But in case of discretized components, such as “pipe” it has to be done via “Text view” by using the operator each e.g. Q(each start = 0.3). However, the operator “each” disappears when one changes any parameter of the component via “Diagram view”, so it has to be given as follows:
• Q(start = {0.3 for i in 1:componentName.Ns+1})
• Q(start = fill(0.3, componentName.Ns+1))
• Q(start = {x1, x2, x3, x4, … xi})
Ns + 1 - for hydraulic nodes / Ns – for thermal nodes
PROBLEM
P.1.1 - Normally, one should write:
Q(start = fill(0.3, Ns+1), fixed = fill(true/false, Ns+1))

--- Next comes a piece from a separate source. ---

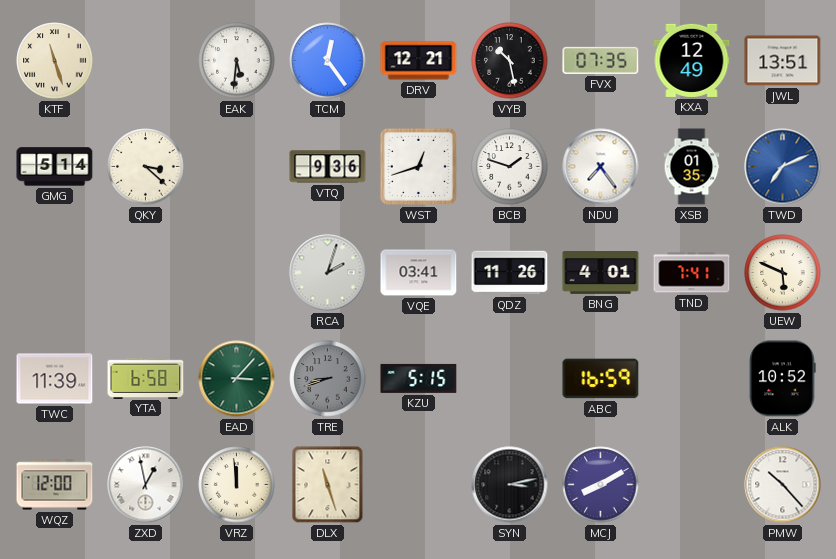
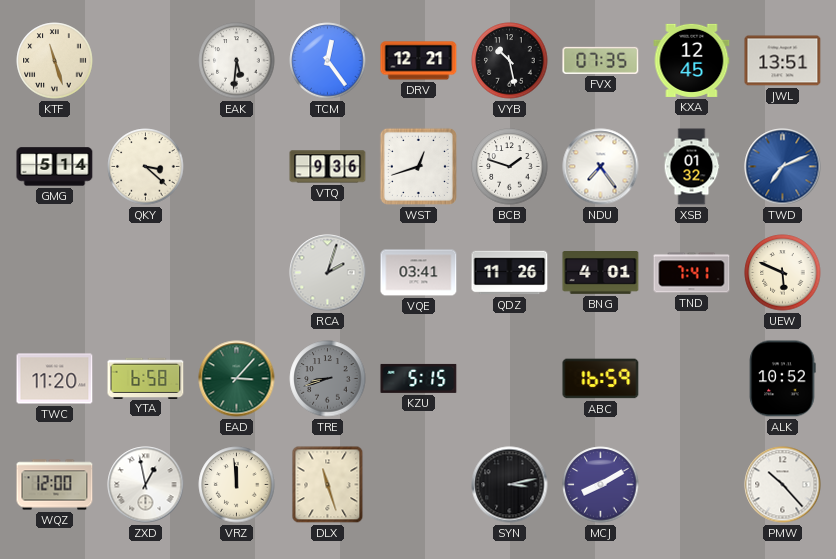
KXA: 12:49 -> 12:45
XSB: 01:35 -> 01:32
TWC: 11:39 -> 11:20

But it is the same story as with operator each, after changing any parameter of the component via “Diagram view”, the attribute fixed changes automatically to fixed=false, although an array is needed. I tried creating a Boolean parameter and using array comprehension but I always get the same outcome. Any advice or workaround?
P.1.2 – I cannot see any improvement (speed up / better results / or something else) of simulations, after adapting the generated start-values instead of using default ones. Also, after adapting too many of them, I start getting initialization problems – which should be opposite for my understanding. So, I am not sure how I should be using/declaring start-values properly? Maybe the problem is that I do not explicitly add fixed = true/false?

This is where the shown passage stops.